Copenhagen Suborbitals Live-Streams its Latest Rocket Engine Test on YouTube
23rd Apr 2021Copenhagen Suborbitals have laboured through this Easter. On March 4th and 5th, the company live-streamed a video with Copenhagen Suborbitals rocket engine test. In total, CS carried out 15 rocket engine tests in one weekend, which is more than the company ever did before.
Copenhagen Suborbitals rocket engine test details
BPM5 engine with showerhead-style injector was the main star of Copenhagen Suborbitals rocket engine test. CS had some concerns about this technology since they needed to scale the engine to 100 kN for the upcoming BPM100 engine. To this end, the company has been working on coaxial swirler injectors. In total, CS has created six different types of coaxial injector elements before proceeding to static fire tests.
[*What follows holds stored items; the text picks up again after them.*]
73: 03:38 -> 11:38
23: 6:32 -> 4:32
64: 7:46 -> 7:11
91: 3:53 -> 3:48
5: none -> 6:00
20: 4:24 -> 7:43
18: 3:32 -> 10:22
The injectors varied in fabrication technology, film cooling, and mixer ratio. A total of five injector burns are documented in the video, publicly available at the Copenhagen Suborbitals Youtube channel. The video is over six hours long, with timestamps for the major testing milestones, so anyone interested is welcome to take a look and comment.
So far, it looks like Copenhagen Suborbitals are satisfied with the rocket engine tests. However, the company did not publish any results so far. Copenhagen Suborbitals rocket test results will soon be available on the company website, its YouTube channel, and other social networks.
As a reminder, Copenhagen Suborbitals is the only amateur aerospace company based in Denmark. The ambitious group is crowd-funded and has already built five operational rockets and two mock capsules. The scalable BPM-5 engine came from the company’s last rocket Nexø II.
Now, the company is getting ready for another upgrade. Given the company’s crowd-funding logic, interested fans can stay certain that Copenhagen Suborbitals rocket engine test results will soon be made public.